[RAW DATA]
★ ★ ★

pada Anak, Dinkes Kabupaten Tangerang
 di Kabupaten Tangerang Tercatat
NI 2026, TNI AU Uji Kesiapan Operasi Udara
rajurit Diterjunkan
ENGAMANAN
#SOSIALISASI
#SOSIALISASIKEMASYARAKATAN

★ ★ ★

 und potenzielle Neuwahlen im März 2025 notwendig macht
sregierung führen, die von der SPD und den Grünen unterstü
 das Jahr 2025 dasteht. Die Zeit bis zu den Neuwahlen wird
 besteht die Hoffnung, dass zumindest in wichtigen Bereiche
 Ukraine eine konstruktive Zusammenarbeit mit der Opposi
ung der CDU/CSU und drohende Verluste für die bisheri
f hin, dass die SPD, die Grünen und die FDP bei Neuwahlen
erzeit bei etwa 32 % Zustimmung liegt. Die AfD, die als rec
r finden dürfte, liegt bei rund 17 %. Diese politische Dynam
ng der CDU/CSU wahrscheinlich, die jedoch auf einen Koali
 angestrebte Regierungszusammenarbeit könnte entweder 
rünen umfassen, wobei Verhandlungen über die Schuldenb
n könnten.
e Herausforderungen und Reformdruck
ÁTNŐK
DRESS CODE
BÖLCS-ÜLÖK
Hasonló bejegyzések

★ ★ ★

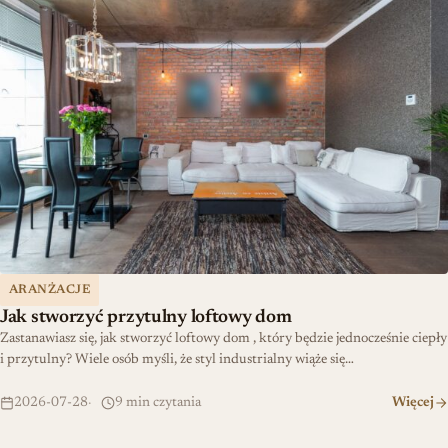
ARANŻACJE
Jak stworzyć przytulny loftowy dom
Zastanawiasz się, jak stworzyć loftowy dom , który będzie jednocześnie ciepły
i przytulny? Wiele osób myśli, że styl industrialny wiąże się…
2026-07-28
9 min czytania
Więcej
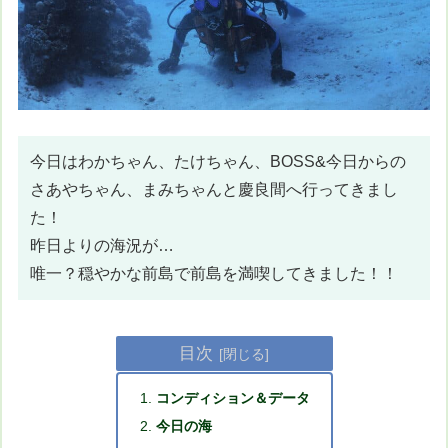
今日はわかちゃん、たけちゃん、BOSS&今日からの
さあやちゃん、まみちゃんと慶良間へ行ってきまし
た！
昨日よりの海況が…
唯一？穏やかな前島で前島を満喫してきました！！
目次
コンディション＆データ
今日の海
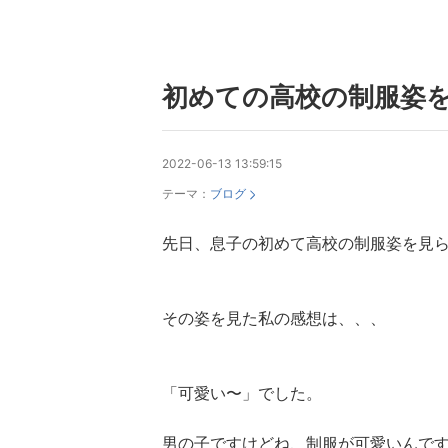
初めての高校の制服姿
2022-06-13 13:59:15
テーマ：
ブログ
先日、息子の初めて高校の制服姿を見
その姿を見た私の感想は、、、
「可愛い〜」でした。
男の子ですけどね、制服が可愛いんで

★ ★ ★

[ACTION ITEM]
The answer consists of the lines above that include the word "dass", each copied exactly.

[RESULT FOR THIS TASK]
 besteht die Hoffnung, dass zumindest in wichtigen Bereiche
f hin, dass die SPD, die Grünen und die FDP bei Neuwahlen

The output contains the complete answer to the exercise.